The legendary Michael Crabtree TD, explained 10 years later by the man who threw it (2024)

On the first day of November 2008, a few days before a presidential election, Michael Crabtree scored one of the most memorable touchdowns in football history.

His catch to lift No. 7 Texas Tech over No. 1 Texas right before the buzzer landed that meeting in the top 10 of our list of the most beloved games of the century.

The legendary Michael Crabtree TD, explained 10 years later by the man who threw it (1)

Full video with sound’s here, if you just want to watch the whole ending sequence.

It accelerated Tech toward one of its best seasons ever and robbed Mack Brown’s Longhorns of a title shot.

Ten years after the fact, the quarterback who threw the pass remembers everything about the play better than I remember what I had for breakfast Tuesday. That QB, current North Texas offensive coordinator Graham Harrell, went through it in detail with SB Nation.

Texas Tech was down one and had the ball at the Horns’ 28 with eight seconds left. But kicking was never a serious option.

Texas Tech had a couple of kickers. Neither was a sure bet from distance. The one Mike Leach trusted for shorter kicks was Matt Williams, a walk-on who got the job after Leach saw him win a kick-for-rent contest after the third quarter of an earlier game. Leach sent a coach to talk to him, “and Monday, the kid shows up,” Harrell says. Williams had also missed earlier in the night, and all college kicks are a risk.

“So from the 28, we definitely didn’t feel good about it,” Harrell says. “I don’t know what the coaches or anyone on the sideline was thinking, but I know that offense, with the team we had — we were an older team, an experienced team that had high expectations of ourself — our only thought was, ‘We’re not leaving this game in the hands of a kicker.’”

The winning play was the same one Leach has made a career of calling: four verticals. Tech called it Six and ran it out of a formation called Ace.
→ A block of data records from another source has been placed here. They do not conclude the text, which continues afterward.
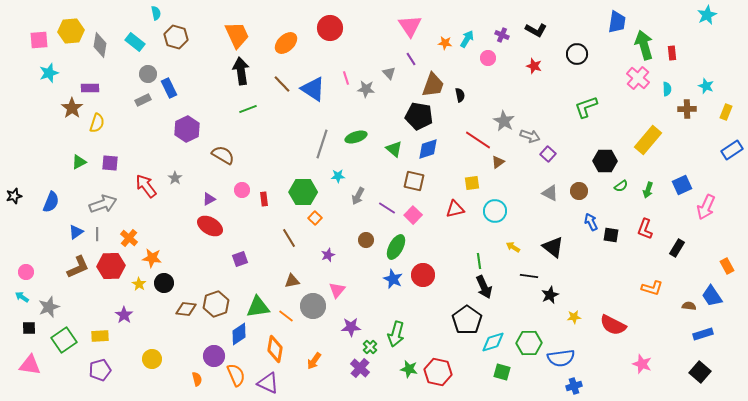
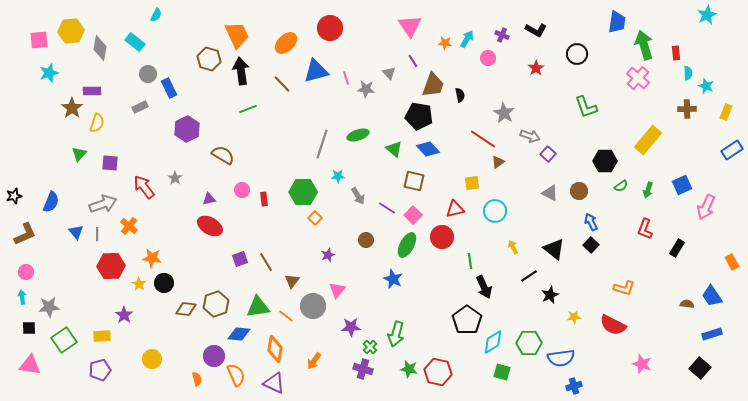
cyan semicircle at (156, 13): moved 2 px down; rotated 40 degrees clockwise
brown hexagon at (176, 37): moved 33 px right, 22 px down
gray diamond at (100, 45): moved 3 px down
red rectangle at (672, 53): moved 4 px right
purple line at (411, 59): moved 2 px right, 2 px down
red star at (534, 66): moved 2 px right, 2 px down; rotated 21 degrees clockwise
purple rectangle at (90, 88): moved 2 px right, 3 px down
blue triangle at (313, 89): moved 3 px right, 18 px up; rotated 48 degrees counterclockwise
cyan semicircle at (667, 89): moved 21 px right, 16 px up
gray rectangle at (143, 100): moved 3 px left, 7 px down
green L-shape at (586, 107): rotated 90 degrees counterclockwise
gray star at (504, 121): moved 8 px up
green ellipse at (356, 137): moved 2 px right, 2 px up
red line at (478, 140): moved 5 px right, 1 px up
blue diamond at (428, 149): rotated 65 degrees clockwise
green triangle at (79, 162): moved 8 px up; rotated 21 degrees counterclockwise
red arrow at (146, 186): moved 2 px left, 1 px down
gray arrow at (358, 196): rotated 60 degrees counterclockwise
purple triangle at (209, 199): rotated 16 degrees clockwise
blue triangle at (76, 232): rotated 35 degrees counterclockwise
black square at (611, 235): moved 20 px left, 10 px down; rotated 35 degrees clockwise
orange cross at (129, 238): moved 12 px up
brown line at (289, 238): moved 23 px left, 24 px down
green ellipse at (396, 247): moved 11 px right, 2 px up
yellow arrow at (513, 247): rotated 32 degrees clockwise
black triangle at (553, 247): moved 1 px right, 2 px down
green line at (479, 261): moved 9 px left
orange rectangle at (727, 266): moved 5 px right, 4 px up
brown L-shape at (78, 267): moved 53 px left, 33 px up
red circle at (423, 275): moved 19 px right, 38 px up
black line at (529, 276): rotated 42 degrees counterclockwise
brown triangle at (292, 281): rotated 42 degrees counterclockwise
orange L-shape at (652, 288): moved 28 px left
cyan arrow at (22, 297): rotated 48 degrees clockwise
brown semicircle at (689, 306): moved 2 px left, 2 px up
gray star at (49, 307): rotated 15 degrees clockwise
blue diamond at (239, 334): rotated 40 degrees clockwise
blue rectangle at (703, 334): moved 9 px right
yellow rectangle at (100, 336): moved 2 px right
cyan diamond at (493, 342): rotated 15 degrees counterclockwise
purple cross at (360, 368): moved 3 px right, 1 px down; rotated 24 degrees counterclockwise
black square at (700, 372): moved 4 px up
purple triangle at (268, 383): moved 6 px right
“I guess way back in the day,” Harrell remembers, “Coach Leach said, ‘If you send four guys vertical, you score a touchdown.’ So he called it Six.”

The one-back (hence Ace) formation put two receivers on either side of Harrell:

The legendary Michael Crabtree TD, explained 10 years later by the man who threw it (2)
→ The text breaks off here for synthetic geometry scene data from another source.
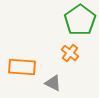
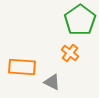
gray triangle: moved 1 px left, 1 px up
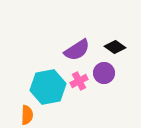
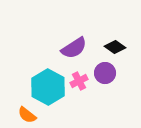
purple semicircle: moved 3 px left, 2 px up
purple circle: moved 1 px right
cyan hexagon: rotated 20 degrees counterclockwise
orange semicircle: rotated 126 degrees clockwise
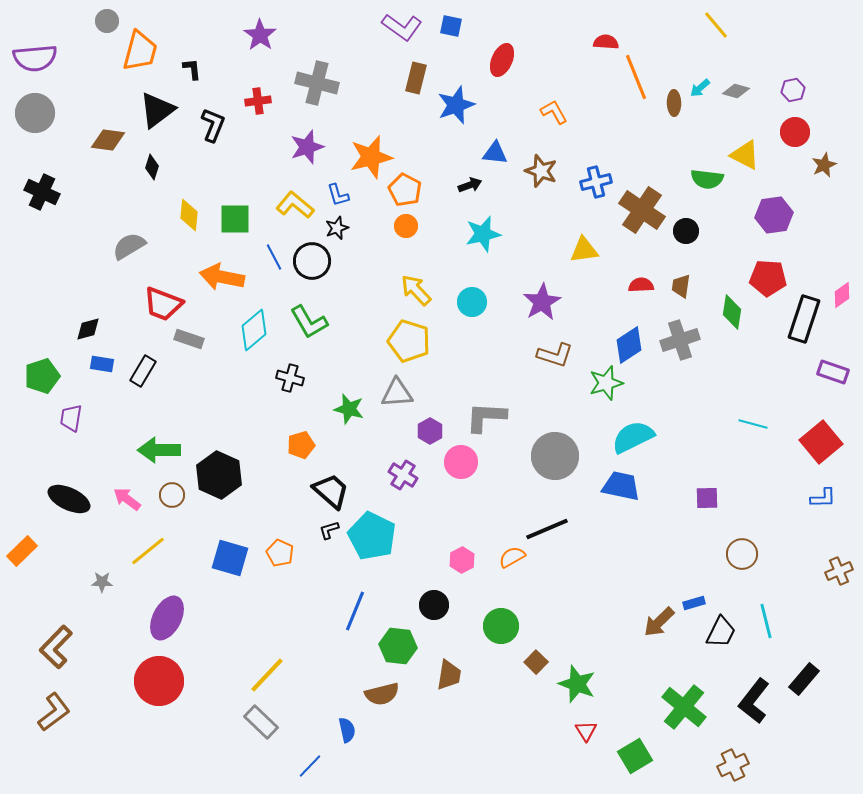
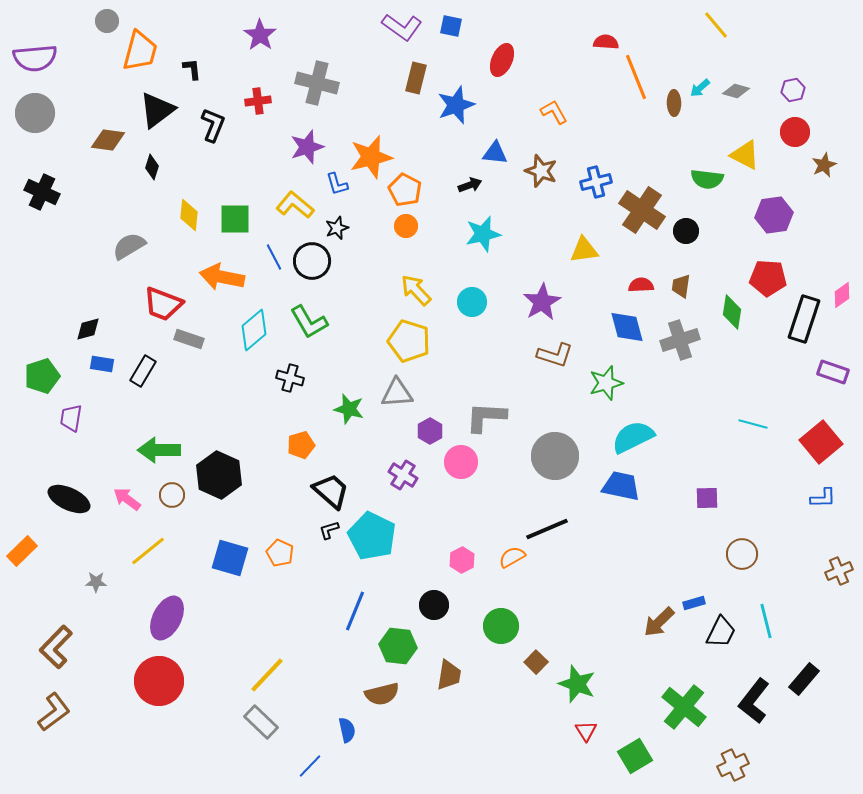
blue L-shape at (338, 195): moved 1 px left, 11 px up
blue diamond at (629, 345): moved 2 px left, 18 px up; rotated 72 degrees counterclockwise
gray star at (102, 582): moved 6 px left
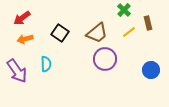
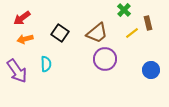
yellow line: moved 3 px right, 1 px down
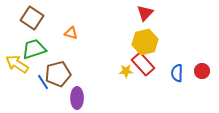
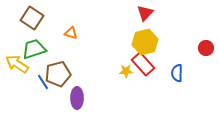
red circle: moved 4 px right, 23 px up
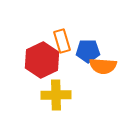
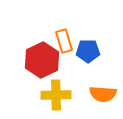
orange rectangle: moved 2 px right
orange semicircle: moved 28 px down
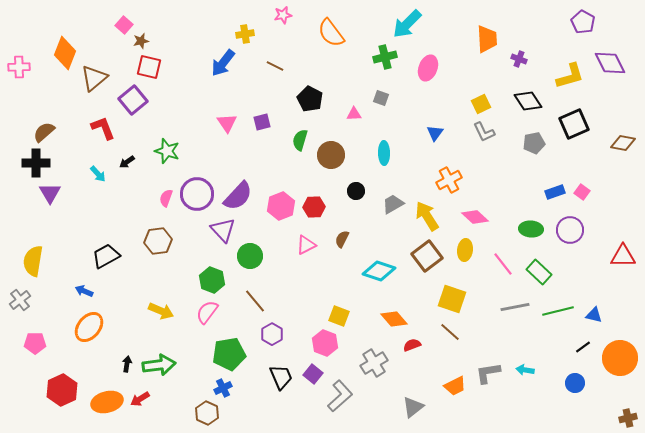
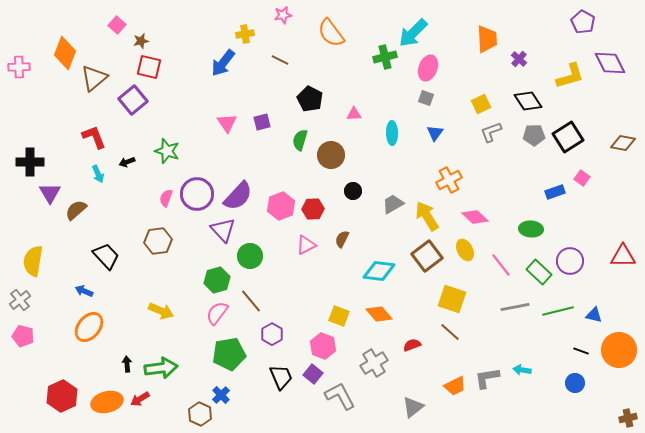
cyan arrow at (407, 24): moved 6 px right, 9 px down
pink square at (124, 25): moved 7 px left
purple cross at (519, 59): rotated 21 degrees clockwise
brown line at (275, 66): moved 5 px right, 6 px up
gray square at (381, 98): moved 45 px right
black square at (574, 124): moved 6 px left, 13 px down; rotated 8 degrees counterclockwise
red L-shape at (103, 128): moved 9 px left, 9 px down
brown semicircle at (44, 132): moved 32 px right, 78 px down
gray L-shape at (484, 132): moved 7 px right; rotated 95 degrees clockwise
gray pentagon at (534, 143): moved 8 px up; rotated 10 degrees clockwise
cyan ellipse at (384, 153): moved 8 px right, 20 px up
black arrow at (127, 162): rotated 14 degrees clockwise
black cross at (36, 163): moved 6 px left, 1 px up
cyan arrow at (98, 174): rotated 18 degrees clockwise
black circle at (356, 191): moved 3 px left
pink square at (582, 192): moved 14 px up
red hexagon at (314, 207): moved 1 px left, 2 px down
purple circle at (570, 230): moved 31 px down
yellow ellipse at (465, 250): rotated 35 degrees counterclockwise
black trapezoid at (106, 256): rotated 76 degrees clockwise
pink line at (503, 264): moved 2 px left, 1 px down
cyan diamond at (379, 271): rotated 12 degrees counterclockwise
green hexagon at (212, 280): moved 5 px right; rotated 25 degrees clockwise
brown line at (255, 301): moved 4 px left
pink semicircle at (207, 312): moved 10 px right, 1 px down
orange diamond at (394, 319): moved 15 px left, 5 px up
pink pentagon at (35, 343): moved 12 px left, 7 px up; rotated 15 degrees clockwise
pink hexagon at (325, 343): moved 2 px left, 3 px down
black line at (583, 347): moved 2 px left, 4 px down; rotated 56 degrees clockwise
orange circle at (620, 358): moved 1 px left, 8 px up
black arrow at (127, 364): rotated 14 degrees counterclockwise
green arrow at (159, 365): moved 2 px right, 3 px down
cyan arrow at (525, 370): moved 3 px left
gray L-shape at (488, 373): moved 1 px left, 5 px down
blue cross at (223, 388): moved 2 px left, 7 px down; rotated 18 degrees counterclockwise
red hexagon at (62, 390): moved 6 px down
gray L-shape at (340, 396): rotated 76 degrees counterclockwise
brown hexagon at (207, 413): moved 7 px left, 1 px down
Tech had a good idea of how Texas would defend the play. The Horns lined up with four corners, one responsible for man coverage against each split-out receiver. There were two safeties — one you can see in the broadcast angle above, and one hidden beyond the top left part of the frame. Texas’ safeties were in cover 2, ready to close on the ball when Harrell threw it.
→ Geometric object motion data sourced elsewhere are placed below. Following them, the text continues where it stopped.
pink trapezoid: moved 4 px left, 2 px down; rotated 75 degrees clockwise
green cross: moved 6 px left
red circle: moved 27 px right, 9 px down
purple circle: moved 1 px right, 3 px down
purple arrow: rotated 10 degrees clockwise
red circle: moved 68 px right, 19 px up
“I mean, it was pretty obvious what they were gonna do,” Harrell says.

“They were playing 2/man, and that’s a good coverage if you’re trying to throw the football against it. That’s hard to throw against. I mean, any way you go with the football, it’s gonna be tight.”

The play before, the game almost ended. Texas had been a similar coverage, though Tech had trips receivers to the right. With just a four-man rush, the Horns got pressure up the middle on Harrell, who scrambled and threw to Edward Britton, who’d just turned to block. The ball popped up in the air, and everyone except Harrell, who had a straight-on angle, thought it was a game-ending pick. But safety Blake Gideon dropped it.

The legendary Michael Crabtree TD, explained 10 years later by the man who threw it (3)

Harrell knew the Horns couldn’t turn up the pressure any more than that. If the line could hold with five guys against four, the quarterback would get a shot the next play.

“You’re not gonna bring pressure with that coverage, just because you’ve gotta bring six in coverage and one for the back,” Harrell calculated. “So you can really rush four and then maybe delay rush a fifth one, because he has the back.”

One thing about Texas’ coverage might’ve been a pleasant surprise for Harrell.

If a defense has two deep safeties, the whole idea of four verts is to make one safety shadow two receivers. (Likewise, if the D is in cover 3, running two different receivers up the seams can can force the same kind of conflict.) But when you’re playing the 2008 Red Raiders, one of the receivers you have to cover is Crabtree.

“If I were them,” Harrell says, “I would’ve gone and put one guy right in Crab’s face and one guy about 10 yards on top of Crab and said, ‘You’re gonna throw it anywhere but here.’ But they didn’t do that.”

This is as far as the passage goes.